Thus for an input signal $x[n]= \color{red}{e^{j(\frac{\pi}{3} n + \frac{\pi}{4})}}$, which consists of a single phasor frequency $\theta=\frac{\pi}{3}$, with amplitude $A=1$ and phase $\phi=\frac{\pi}{4}$, we can alternatively obtain the output $y[n]$ of this FIR filter as follows:
$$
\begin{eqnarray*}
y[n] &=& \left ( \color{blue}{ H(e^{j\theta})\mid_{\theta = \frac{\pi}{3}} } \right ) \cdot \color{red}{e^{j(\frac{\pi}{3} n + \frac{\pi}{4})}}\newline
&=&
\left ( \color{blue}{ e^{-j0 \cdot \frac{\pi}{3}} + 2 e^{-j1 \cdot \frac{\pi}{3}} + e^{-j2 \cdot \frac{\pi}{3}}} \right ) \cdot \color{red}{e^{j(\frac{\pi}{3} n + \frac{\pi}{4})}} \newline
&=& \left ( \color{blue}{3 e^{-j\frac{\pi}{3}} } \right )

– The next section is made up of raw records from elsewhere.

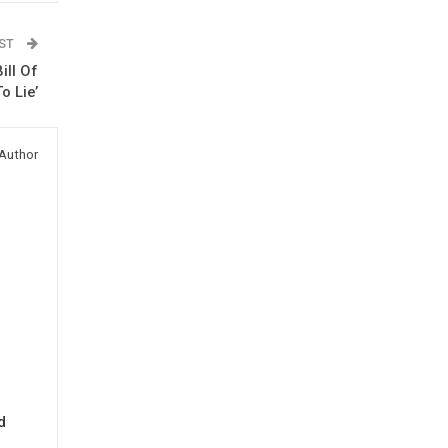
OST
ill Of
o Lie’
Author
d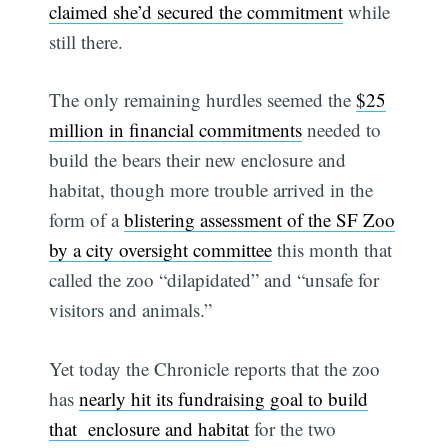
claimed she’d secured the commitment
while
still there.
The only remaining hurdles seemed the
$25
million in financial commitments
needed to
build the bears their new enclosure and
habitat, though more trouble arrived in the
form of a
blistering assessment of the SF Zoo
by a city oversight committee
this month that
called the zoo “dilapidated” and “unsafe for
visitors and animals.”
Yet today the Chronicle reports that the zoo
has
nearly hit its fundraising goal to build
that enclosure and habitat
for the two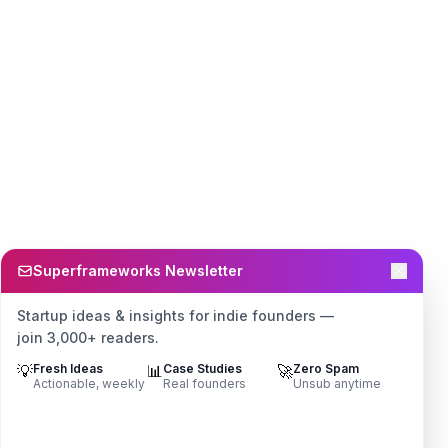
Superframeworks Newsletter
Startup ideas & insights for indie founders —
join 3,000+ readers.
💡
Fresh Ideas
📊
Case Studies
🚀
Zero Spam
Actionable, weekly
Real founders
Unsub anytime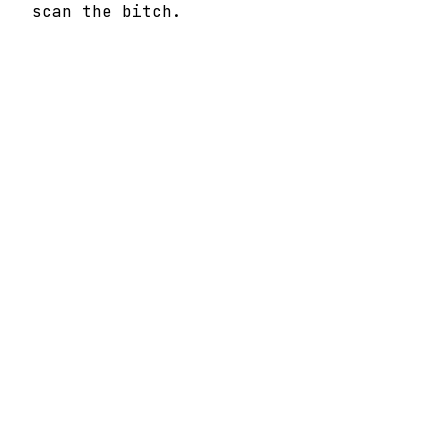
scan the bitch.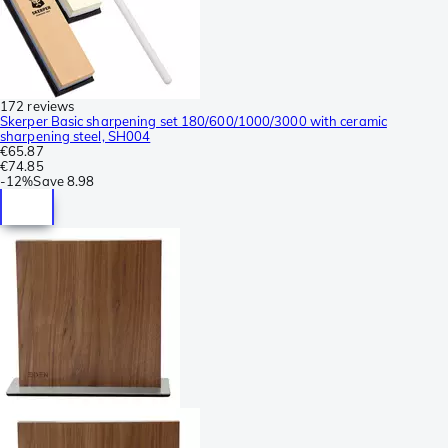
172 reviews
Skerper Basic sharpening set 180/600/1000/3000 with ceramic
sharpening steel, SH004
€65.87
€74.85
-
12%
Save
8.98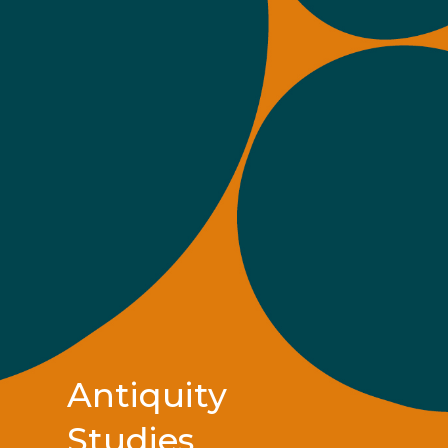
Antiquity
Studies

\cdot \color{red}{e^{j(\frac{\pi}{3} n + \frac{\pi}{4})}} = 3 e^{j(\frac{\pi}{3} n - \frac{\pi}{12})}.
\end{eqnarray*}
$$
Thus, the output signal $y[n]$ is also a phasor with the same frequency $\theta=\color{red}{\frac{\pi}{3}}$ as the input. However, the amplitude and phase of the input signal have been changed in a way which can be obtained by evaluating the frequency response $H(e^{j\theta})$ for the frequency $\theta = \frac{\pi}{3}$ of the input signal.
Response FIR to sinusoidal signal with single frequency
Using the result of the previous subsection we can now find in a few steps,
as depicted in Fig. 3, the response of an FIR filter to a sinusoidal signal with a single frequency $x[n]=\color{red}{A \cos (\theta_1 n + \phi)}$.
The first step is to split the sinusoidal signal into two phasor components, using Euler.
Next we can use the Linear Time Invariant (LTI) property of an FIR filter: Applying the sum of 2 signals to an FIR filter is equal to first applying the individual signals to the same FIR filters and than adding the results. This is depicted in the lower part of Fig. 3. In the upper branch of this figure the FIR filter is ‘triggered’ by a phasor with frequency $+ \theta_1$, while in the lower branch a copy of the same FIR filter is ‘triggered’ by a phasor with frequency $- \theta_1$.
As explained in the previous subsection, the change in amplitude and phase of both upper- and lower branch input signals follows from the magnitude $|H(e^{j\theta})|$ and phase $\angle{H(e^{j\theta})}$ of the frequency response evaluated at frequency $\theta_1$ and $-\theta_1$ respectively.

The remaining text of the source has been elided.